Ultrasonic Osteotome Assisted Posterior Endoscopic Cervical Foraminotomy in the Treatment of Cervical Spondylotic Radiculopathy Due to Osseous Foraminal Stenosis

J Korean Neurosurg Soc. 2023 Jul;66(4):426-437. doi: 10.3340/jkns.2022.0233. Epub 2022 Dec 12.

Abstract

Objective: To investigate the efficacy and safety of the posterior endoscopic cervical foraminotomy (PECF) using ultrasonic osteotome for the treatment of cervical osseous foraminal stenosis,focusing on introduction of the advantages of ultrasonic osteotome in partial pediculectomy and ventral osteophyte resection in PECF.

Methods: Nineteen patients with cervical osseous foraminal stenosis who underwent PECF using ultrasonic osteotome in our institution between April 2018 and April 2021 were enrolled in this study. All the patients were followed up more than 12 months. The patients' medical data, as well as pre- and postoperative radiologic findings were thoroughly investigated. The visual analogue score (VAS), Japanese Orthopaedic Association (JOA) score, cervical dysfunction index (Neck disability index, NDI), and modified MacNab criteria were used to assess the surgical efficacy.

Results: All the patients were successfully treated with PECF using ultrasonic osteotome. The pre- and postoperative VAS, NDI, and JOA scores were significantly improved (p<0.05). According to the modified MacNab criteria, 17 patients were assessed as "excellent", two patients were assessed as "good" at the last follow-up. There was no dura tear, nerve root damage, incision infection, neck deformity, or other complications.

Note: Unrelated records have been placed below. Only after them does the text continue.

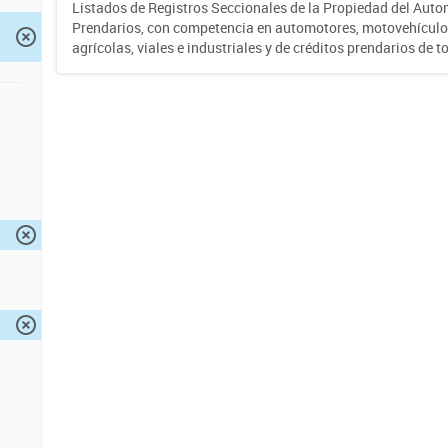
Listados de Registros Seccionales de la Propiedad del Auto
Prendarios, con competencia en automotores, motovehículo
agrícolas, viales e industriales y de créditos prendarios de to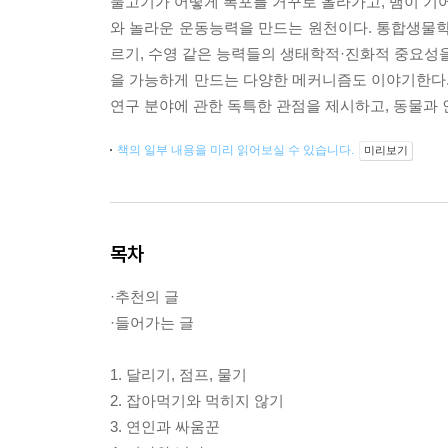
물고기가 어떻게 폭포를 거꾸로 올라가고, 뱀이 기
와 놀라운 운동능력을 만드는 원천이다. 통합생물학자
르기, 수영 같은 능력들의 생태학적·진화적 중요성을
을 가능하게 만드는 다양한 메커니즘도 이야기한다.
연구 분야에 관한 독특한 관점을 제시하고, 동물과 
책의 일부 내용을 미리 읽어보실 수 있습니다.
미리보기
목차
·추천의 글
·들어가는 글
1. 달리기, 점프, 물기
2. 잡아먹기와 먹히지 않기
3. 연인과 싸움꾼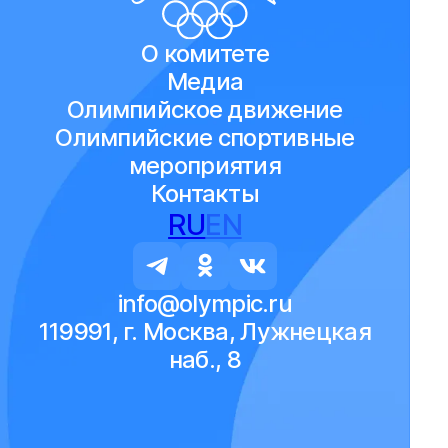
О комитете
Медиа
Олимпийское движение
Олимпийские спортивные
мероприятия
Контакты
RU
EN
info@olympic.ru
119991, г. Москва, Лужнецкая
наб., 8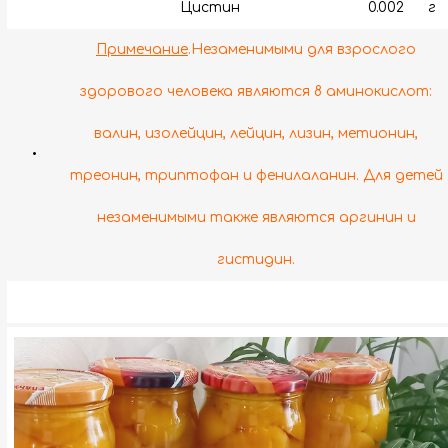
Цистин
0.002
г
Примечание
.Незаменимыми для взрослого
здорового человека являются 8 аминокислот:
валин, изолейцин, лейцин, лизин, метионин,
•
треонин, триптофан и фенилаланин. Для детей
незаменимыми также являются аргинин и
гистидин.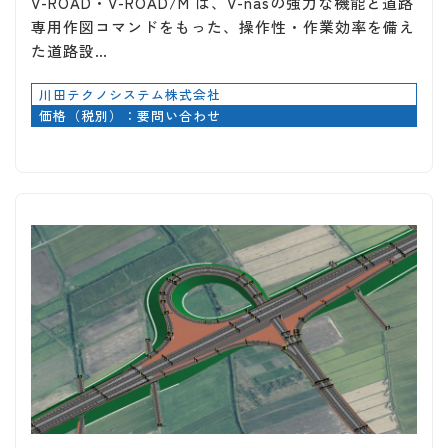
V-ROAD・V-ROAD/M は、V-nasの強力な機能と道路
専用作図コマンドをもった、操作性・作業効率を備え
た道路設…
川田テクノシステム株式会社
価格（税別）：要問い合わせ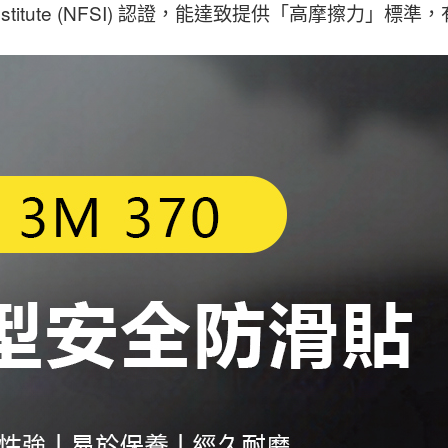
afety Institute (NFSI) 認證，能達致提供「高摩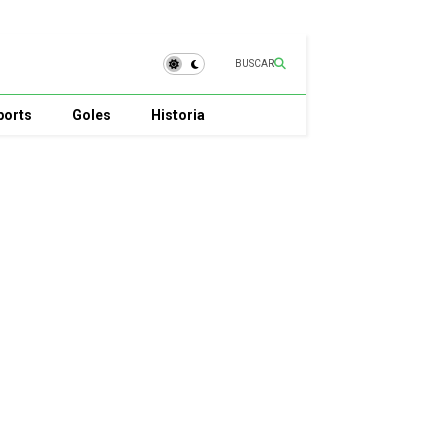
BUSCAR
ports
Goles
Historia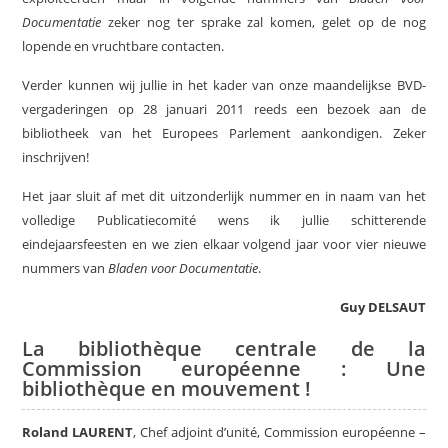
Documentatie
zeker nog ter sprake zal komen, gelet op de nog
lopende en vruchtbare contacten.
Verder kunnen wij jullie in het kader van onze maandelijkse BVD-
vergaderingen op 28 januari 2011 reeds een bezoek aan de
bibliotheek van het Europees Parlement aankondigen. Zeker
inschrijven!
Het jaar sluit af met dit uitzonderlijk nummer en in naam van het
volledige Publicatiecomité wens ik jullie schitterende
eindejaarsfeesten en we zien elkaar volgend jaar voor vier nieuwe
nummers van
Bladen voor Documentatie
.
Guy DELSAUT
La bibliothèque centrale de la
Commission européenne : Une
bibliothèque en mouvement !
Roland LAURENT
, Chef adjoint d’unité, Commission européenne –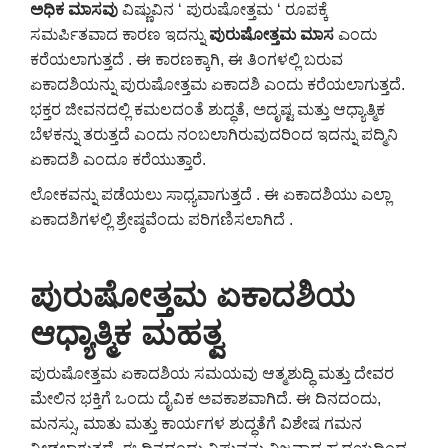
ಅಧಿಕ ಮಾಸವು
ವಿಷ್ಣುವಿನ ‘ ಪುರುಷೋತ್ತಮ ‘ ರೂಪಕ್ಕೆ
ಸಮರ್ಪಿತವಾದ ಕಾರಣ ಇದನ್ನು
ಪುರುಷೋತ್ತಮ ಮಾಸ
ಎಂದು
ಕರೆಯಲಾಗುತ್ತದೆ . ಈ ಕಾರಣಕ್ಕಾಗಿ, ಈ ತಿಂಗಳಲ್ಲಿ ಬರುವ
ಏಕಾದಶಿಯನ್ನು ಪುರುಷೋತ್ತಮ ಏಕಾದಶಿ ಎಂದು ಕರೆಯಲಾಗುತ್ತದೆ.
ಭಕ್ತರ ಜೀವನದಲ್ಲಿ ಕಮಲದಂತೆ ಶುದ್ಧತೆ, ಅದೃಷ್ಟ ಮತ್ತು ಆಧ್ಯಾತ್ಮಿಕ
ಬೆಳಕನ್ನು ತರುತ್ತದೆ ಎಂದು ನಂಬಲಾಗಿರುವುದರಿಂದ ಇದನ್ನು ಪದ್ಮಿನಿ
ಏಕಾದಶಿ ಎಂದೂ ಕರೆಯುತ್ತಾರೆ.
ಲೋಕವನ್ನು ಪಡೆಯಲು ಸಾಧ್ಯವಾಗುತ್ತದೆ . ಈ ಏಕಾದಶಿಯು ಎಲ್ಲಾ
ಏಕಾದಶಿಗಳಲ್ಲಿ ಶ್ರೇಷ್ಠವೆಂದು ಪರಿಗಣಿಸಲಾಗಿದೆ .
ಪುರುಷೋತ್ತಮ ಏಕಾದಶಿಯ
ಆಧ್ಯಾತ್ಮಿಕ ಮಹತ್ವ
ಪುರುಷೋತ್ತಮ ಏಕಾದಶಿಯ ಸಮಯವು ಆತ್ಮಶುದ್ಧಿ ಮತ್ತು ದೇವರ
ಮೇಲಿನ ಭಕ್ತಿಗೆ ಒಂದು ದೈವಿಕ ಅವಕಾಶವಾಗಿದೆ. ಈ ದಿನದಂದು,
ಮನಸ್ಸು, ಮಾತು ಮತ್ತು ಕಾರ್ಯಗಳ ಶುದ್ಧತೆಗೆ ವಿಶೇಷ ಗಮನ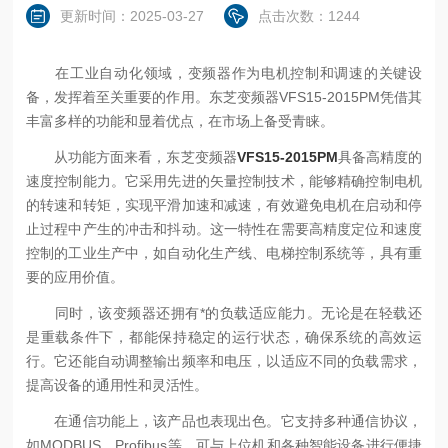
更新时间：2025-03-27
点击次数：1244
在工业自动化领域，变频器作为电机控制和调速的关键设
备，发挥着至关重要的作用。东芝变频器VFS15-2015PM凭借其
丰富多样的功能和显着优点，在市场上备受青睐。
从功能方面来看，东芝变频器
VFS15-2015PM
具备高精度的
速度控制能力。它采用先进的矢量控制技术，能够精确控制电机
的转速和转矩，实现平滑加速和减速，有效避免电机在启动和停
止过程中产生的冲击和抖动。这一特性在需要高精度定位和速度
控制的工业生产中，如自动化生产线、电梯控制系统等，具有重
要的应用价值。
同时，该变频器还拥有*的负载适应能力。无论是在轻载还
是重载条件下，都能保持稳定的运行状态，确保系统的高效运
行。它还能自动调整输出频率和电压，以适应不同的负载需求，
提高设备的通用性和灵活性。
在通信功能上，该产品也表现出色。它支持多种通信协议，
如MODBUS、Profibus等，可与上位机和各种智能设备进行便捷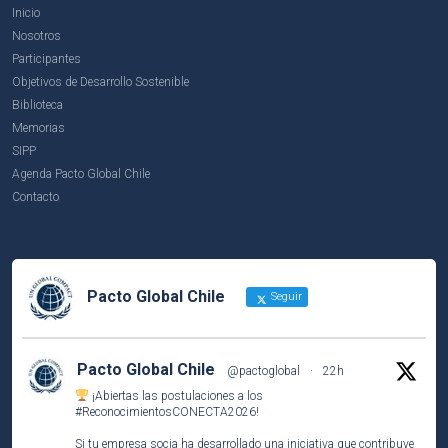
Inicio
Nosotros
Participantes
Objetivos de Desarrollo Sostenible
Biblioteca
Memorias
SIPP
Agenda Pacto Global Chile
Contacto
Pacto Global Chile
Seguir
Pacto Global Chile
@pactoglobal
·
22h
¡Abiertas las postulaciones a los
#ReconocimientosCONECTA2026
!
Si tu empresa socia ha desarrollado una iniciativa que contribuye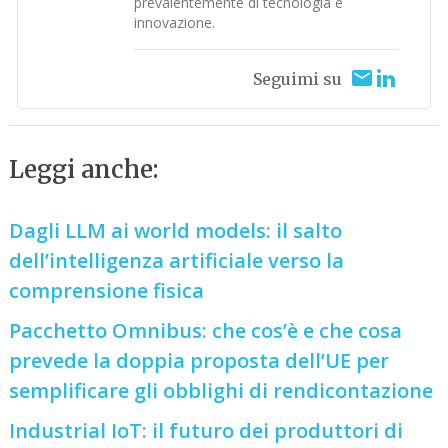
prevalentemente di tecnologia e
innovazione.
Seguimi su
Leggi anche:
Dagli LLM ai world models: il salto
dell’intelligenza artificiale verso la
comprensione fisica
Pacchetto Omnibus: che cos’è e che cosa
prevede la doppia proposta dell’UE per
semplificare gli obblighi di rendicontazione
Industrial IoT: il futuro dei produttori di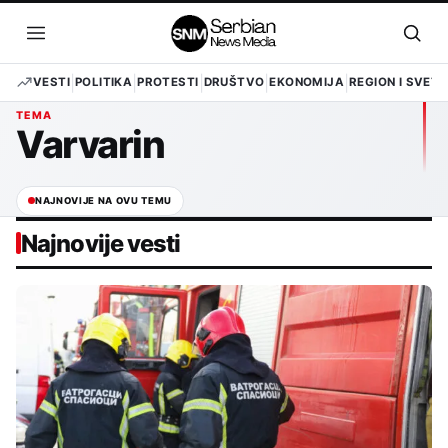
Pređi
na
Otvori
Otvo
sadržaj
meni
pret
VESTI
POLITIKA
PROTESTI
DRUŠTVO
EKONOMIJA
REGION I SVET
TEMA
Varvarin
NAJNOVIJE NA OVU TEMU
Najnovije vesti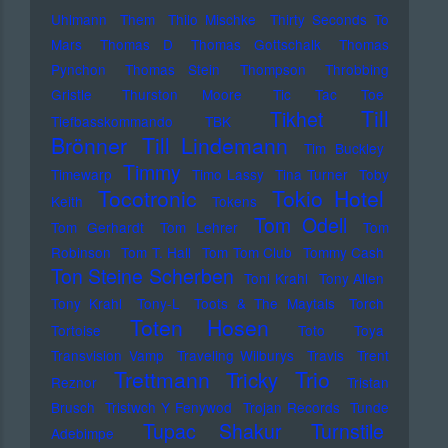
Uhlmann
Them
Thilo Mischke
Thirty Seconds To
Mars
Thomas D
Thomas Gottschalk
Thomas
Pynchon
Thomas Stein
Thompson
Throbbing
Gristle
Thurston Moore
Tic Tac Toe
Till
Tikhet
Tiefbasskommando TBK
Brönner
Till Lindemann
Tim Buckley
Timmy
Timewarp
Timo Lassy
Tina Turner
Toby
Tocotronic
Tokio Hotel
Keith
Tokens
Tom Odell
Tom Gerhardt
Tom Lehrer
Tom
Robinson
Tom T. Hall
Tom Tom Club
Tommy Cash
Ton Steine Scherben
Toni Krahl
Tony Allen
Tony Krahl
Tony-L
Toots & The Maytals
Torch
Toten Hosen
Tortoise
Toto
Toya
Transvision Vamp
Traveling Wilburys
Travis
Trent
Trettmann
Trio
Tricky
Reznor
Tristan
Brusch
Tristwch Y Fenywod
Trojan Records
Tunde
Tupac Shakur
Turnstile
Adebimpe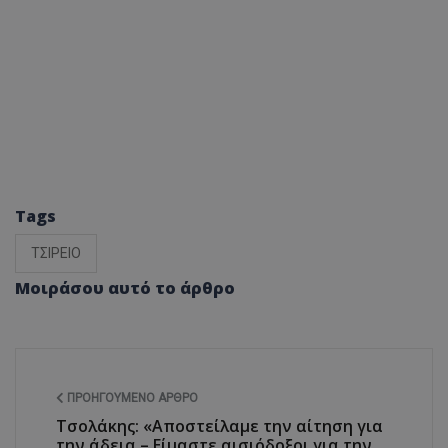
Tags
ΤΣΙΡΕΙΟ
Μοιράσου αυτό το άρθρο
ΠΡΟΗΓΟΎΜΕΝΟ ΆΡΘΡΟ
Τσολάκης: «Αποστείλαμε την αίτηση για
την άδεια – Είμαστε αισιόδοξοι για την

Conclusion: Adequate nerve root decompression can be accomplished successfully with the help of ultrasonic osteotome in PECF, which has the advantage of reducing the probability of damage to the nerve root and dura mater, in addition to the original merits of endoscopic surgery.

Keywords: Cervical osseous foraminal stenosis; Minimally invasive surgery; Percutaneous; Posterior endoscopic cervical foraminotomy; Ultrasonic osteotome.